Why Working Weeks Matter for Rate Calculations
The number of working weeks per year is the single most impactful variable in rate conversions, yet it is the one most people overlook. Using 52 weeks instead of a realistic 48 weeks can undervalue your time by 8.3%. For a $500 day rate, that is the difference between $120,000 and $130,000 annual equivalent — a $10,000 gap. Contractors should carefully count the weeks they will not be working: vacation time (2-4 weeks), public holidays (typically 1-2 weeks when spread across the year), sick time (0.5-1 week on average), and gaps between contracts (1-4 weeks depending on your industry and pipeline). A conservative estimate of 46 to 48 working weeks is appropriate for most independent professionals. If you are new to contracting and unsure about your pipeline, using 44 weeks provides an extra safety buffer.
Day Rate vs. Hourly Rate: Which Should You Quote?

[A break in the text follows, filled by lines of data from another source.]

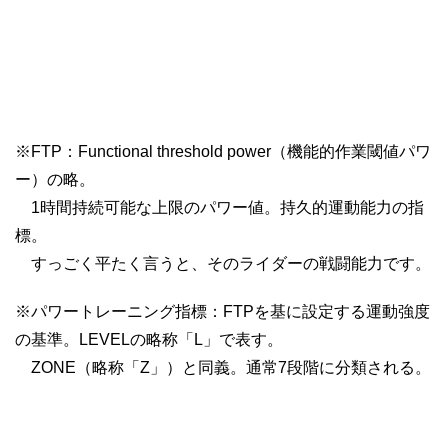
※FTP：Functional threshold power（機能的作業閾値パワ
ー）の略。
1時間持続可能な上限のパワー値。持久的運動能力の指
標。
すっごく平たく言うと、そのライダーの戦闘能力です。
※パワートレーニング指標：FTPを基に設定する運動強度
の基準。LEVELの略称「L」で表す。
ZONE（略称「Z」）と同義。通常7段階に分類される。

The choice between quoting a day rate and an hourly rate depends on the nature of the engagement. Day rates work well when you are dedicating full days to a single client, the scope of work is relatively predictable, or the client prefers budget certainty. Many agencies and large companies prefer day rates because they simplify budgeting and procurement. Hourly rates are better suited for part-time engagements, variable workloads, and situations where you need to track time precisely against different tasks or projects. Some freelancers offer a slight discount on day rates compared to 8 times their hourly rate as an incentive for clients to book full days, which provides more scheduling predictability for the freelancer.